DALLAS – June 30, 2008 – The emergence of methicillin-resistant Staphylococcus aureus (MRSA) as a major pathogen has led to more complications and longer hospital stays for children with acute bone infections, UT Southwestern Medical Center researchers report.
Acute osteomyelitis, a bone infection that predominantly occurs in children, is usually caused by the staph bacteria. Treatment has traditionally been straightforward because most S. aureus bacteria can be killed with existing antibiotics.
Recently, however, more children with osteomyelitis have been developing the more severe, antibiotic-resistant, community-associated MRSA, resulting in more complications and prolonged antibiotic therapy and hospital stays.
"This study shows the transition from the normal S. aureus to the methicillin-resistant one that everybody calls the superbug," said Dr. Octavio Ramilo, professor of pediatrics at UT Southwestern and senior author of a study available online and in the July/August issue of the Journal of Pediatric Orthopaedics. "What's important about this is not only that MRSA infections are harder to treat because they are more resistant to the traditional antibiotics, but they are also more aggressive and cause more severe disease manifestations. This is reflected very clearly in this study."
Dr. Asunción Mejías, assistant professor of pediatrics and co-lead author, said MRSA isn't a new problem among children.
"But the MRSA that we used to see was acquired in the hospital," she said. "This is a different strain that patients acquire in the community. Now, we see kids with osteomyelitis who have bone abscesses in the legs and who get blood clots that lead to pulmonary embolisms.
"We don't want to alarm parents, but kids who limp or have backaches and fever after an otherwise minor trauma need to be evaluated by a physician," Dr. Mejías said.
Dr. Ramilo said osteomyelitis might be more common in children because kids tend to be more accident-prone. Most commonly, the bones get infected when bacteria reach the bone through the blood supply. It is thought that minor trauma to the bone facilitates the start of the infection.
For the study, researchers culled the medical records of 290 children admitted to Children's Medical Center Dallas between January 1999 and December 2003 with acute osteomyelitis. The median age of those surveyed was 6 years and most children were white or Hispanic. Sixty percent were male. Symptoms such as localized pain, fever, tenderness, swelling and limping were observed in more than half the patients.

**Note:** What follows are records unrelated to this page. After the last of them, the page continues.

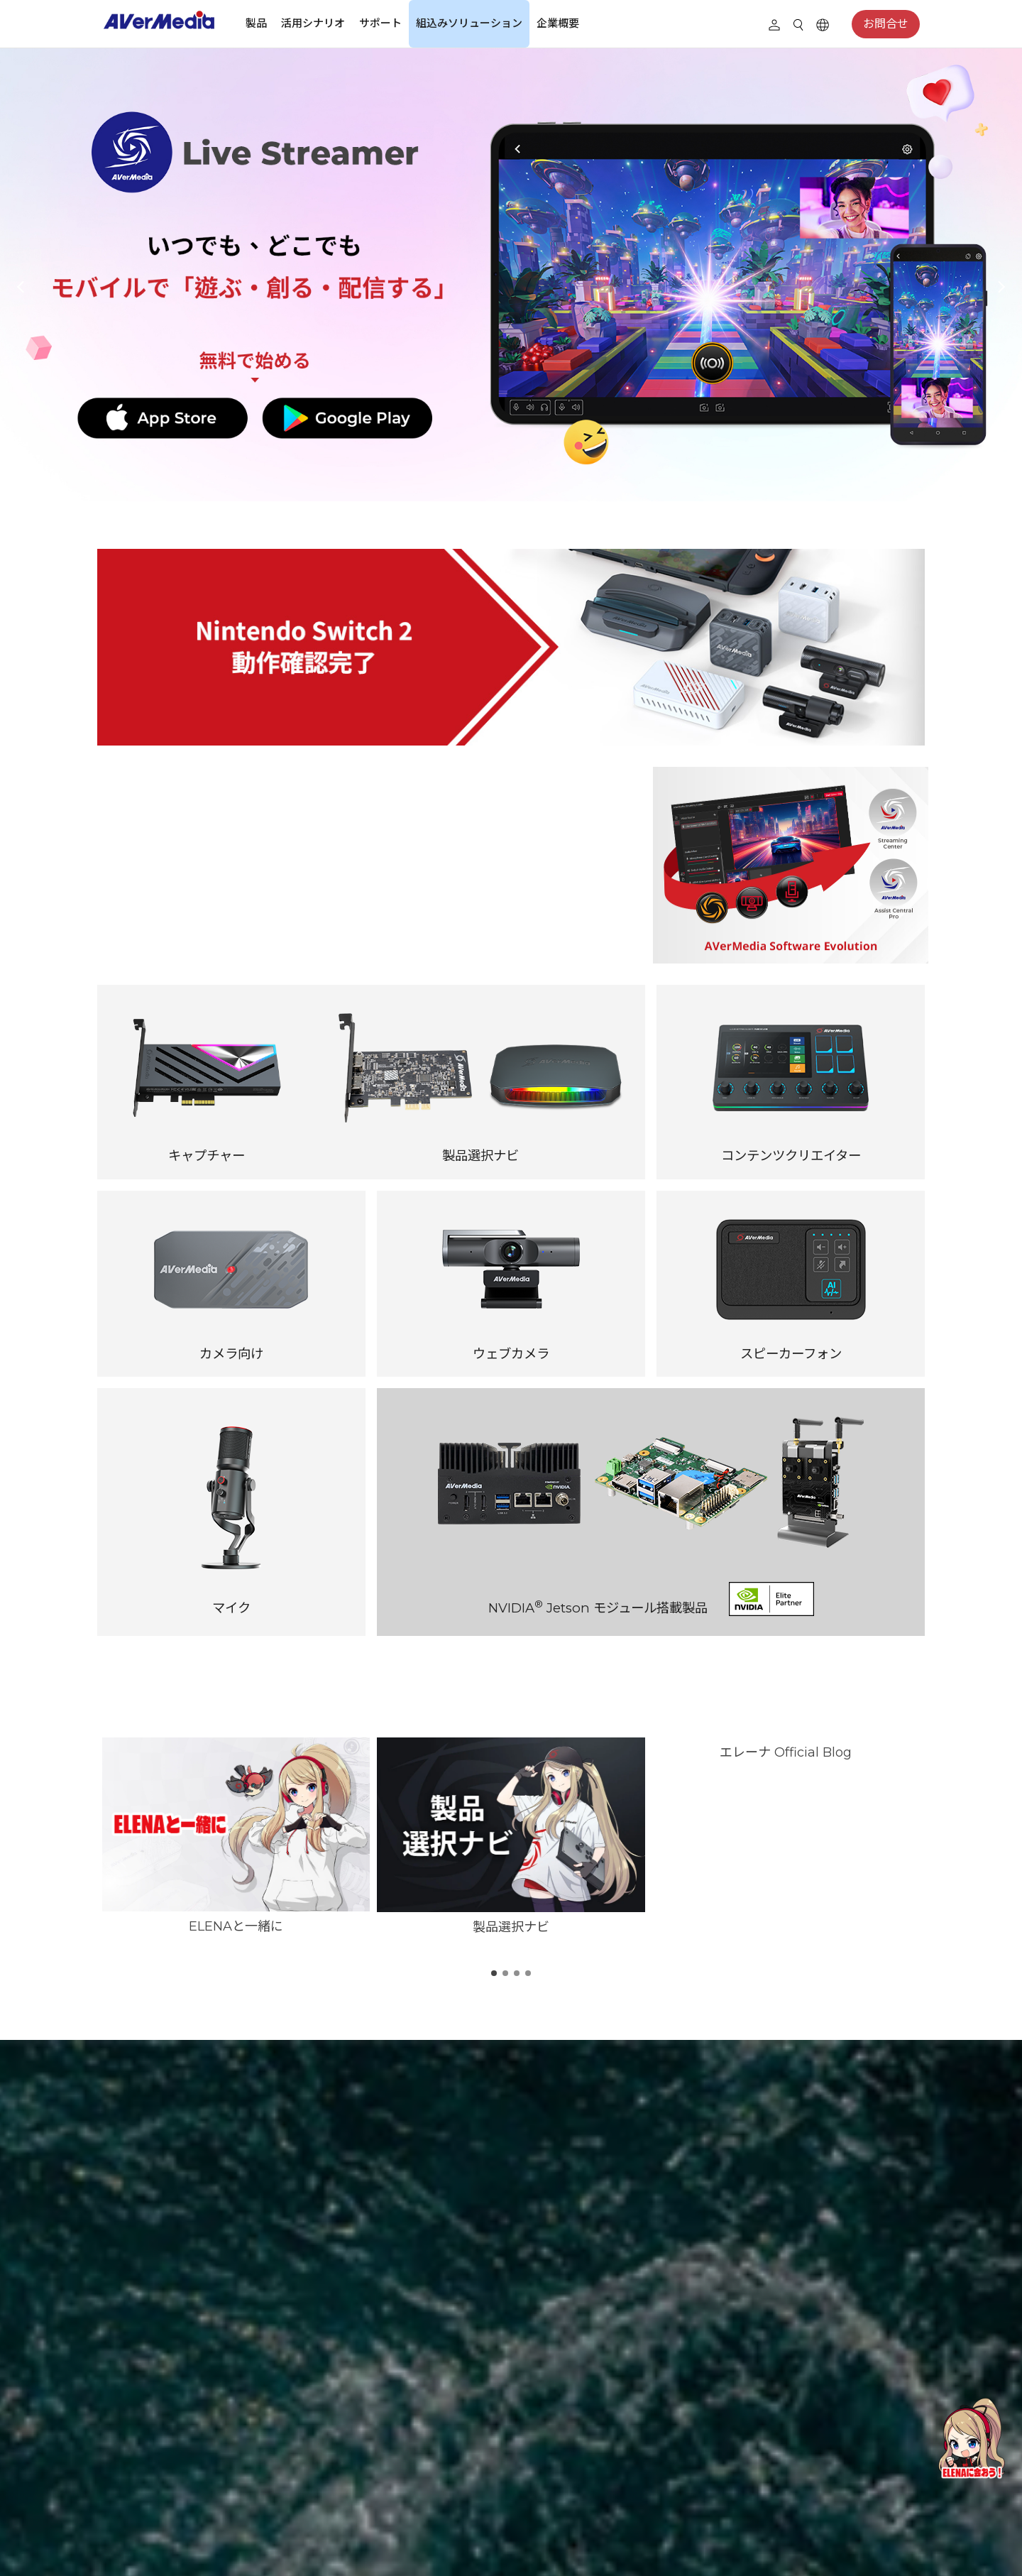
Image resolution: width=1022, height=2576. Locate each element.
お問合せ (885, 24)
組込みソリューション (469, 23)
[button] (21, 287)
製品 (256, 23)
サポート (380, 23)
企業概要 (558, 23)
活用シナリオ (313, 23)
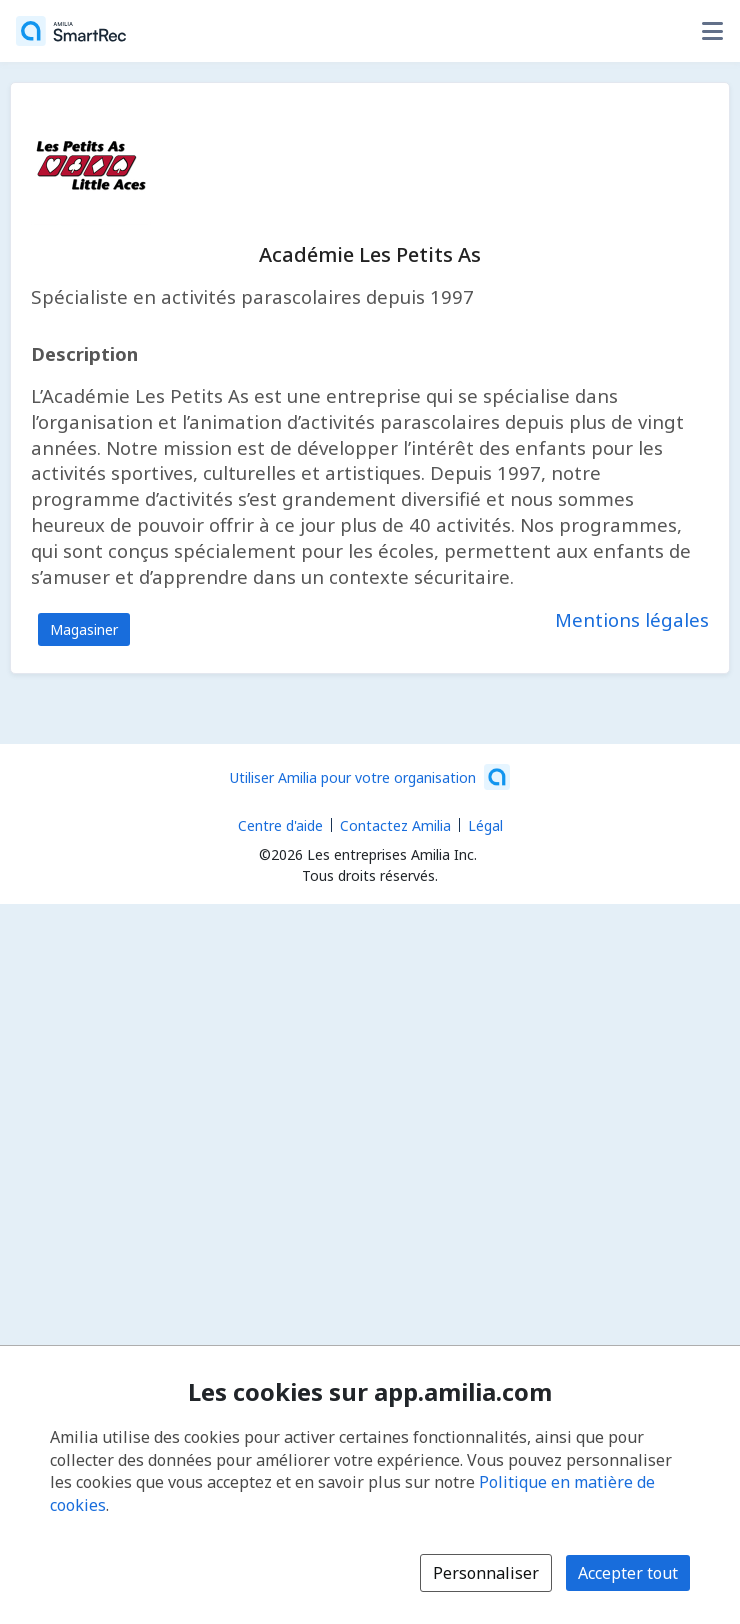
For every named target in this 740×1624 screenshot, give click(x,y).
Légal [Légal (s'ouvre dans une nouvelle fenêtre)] (485, 825)
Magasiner (84, 629)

The researchers divided the patient population into two groups (January 1999 to June 2001 and July 2001 to December 2003) to verify whether MRSA infections were becoming more common and more severe.
They then compared patients with MRSA osteomyelitis to children with non-MRSA osteomyelitis, which included those with methicillin-sensitive S. aureus (MSSA) infections. They also reviewed outcomes, including duration of fever, the type and length of antibiotic therapy, and the frequency of complications, such as muscle inflammation, bone abscesses, disseminated disease and the need to drain the bone surgically.
Though the clinical characteristics of the participants didn't change significantly between the first and second study periods, children who were treated in the latter period for osteomyelitis fared far worse, possibly because MRSA infections were more common, Dr. Ramilo said.
For example, in the second study period, bone abscesses were observed in 69 percent of the patients with MRSA osteomyelitis versus 26 percent among those with MSSA infections. Children admitted with MRSA osteomyelitis during the second study period also spent an average of 42 days on antibiotics, almost two weeks longer than those diagnosed with MSSA.
Dr. Ramilo said the number of children who needed surgery was also striking. Seventy-eight percent of the patients with MRSA required surgery, compared with 49 percent of those with MSSA.
He said the findings underscore the need for multicenter studies to identify the best antibiotic regimens as well as the best surgical approaches for complications.
"For now, the key is to treat the infection as early as possible with appropriate antibiotics and if needed, surgical drainage of the bone," Dr. Ramilo said.